The Nurses' Health Study, a survey of 121,700 registered nurses, assessed dietary information in 1980, 1984, 1986, 1990, and 1994, using a food-frequency questionnaire that included a question to determine frequency of nut consumption. In the analysis, the authors included only respondents with no diabetes at baseline and considered factors such as body weight, cigarette smoking, and family history of diabetes. The outcome measure was development of type 2 diabetes. In relating diabetes to nut consumption, the authors created four categories of consumption frequency: those who consumed nuts never or almost never, less than once a week, one to four times a week, or at least five times a week.

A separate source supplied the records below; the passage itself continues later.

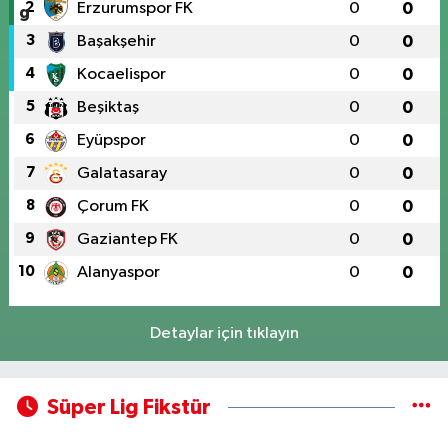
2
Erzurumspor FK
0
0
3
Başakşehir
0
0
4
Kocaelispor
0
0
5
Beşiktaş
0
0
6
Eyüpspor
0
0
7
Galatasaray
0
0
8
Çorum FK
0
0
9
Gaziantep FK
0
0
10
Alanyaspor
0
0
Detaylar için tıklayın
Süper Lig Fikstür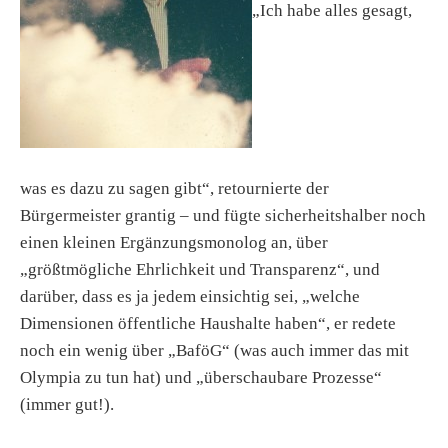
„Ich habe alles gesagt,
was es dazu zu sagen gibt“, retournierte der
Bürgermeister grantig – und fügte sicherheitshalber noch
einen kleinen Ergänzungsmonolog an, über
„größtmögliche Ehrlichkeit und Transparenz“, und
darüber, dass es ja jedem einsichtig sei, „welche
Dimensionen öffentliche Haushalte haben“, er redete
noch ein wenig über „BaföG“ (was auch immer das mit
Olympia zu tun hat) und „überschaubare Prozesse“
(immer gut!).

The authors documented 3,206 incident cases of type 2 diabetes during 1,282,892 person-years of follow-up in the 16 years from the 1980 baseline. The age-adjusted relative risk of diabetes was 0.55 percent when comparing women who ate nuts at least five times a week with those who never or almost never ate nuts. Because women who ate nuts generally weighed less than those who did not eat nuts, the body mass index (BMI) was the strongest confounding variable in multivariate analysis. The relative risk was attenuated when BMI was added to the analysis, revealing a statistically significant trend toward decreased risk. No other factors modified these results, and controlling for propensity scores still showed a lower diabetes risk in those who ate nuts. The authors noted similar results for peanut butter consumption.

This study correlates with other recent findings that a diet high in saturated fats decreases insulin sensitivity compared with diets containing monounsaturated fats. The authors conclude that there is an inverse relationship between nut consumption and type 2 diabetes risk. Nut consumption appears to have other benefits, including an inverse relationship with cardiovascular disease. Consumption of nuts in this study was not associated with weight gain.

Jiang R, et al. Nut and peanut butter consumption and risk of type 2 diabetes in women. JAMA. November 27, 2002;288:2554–60.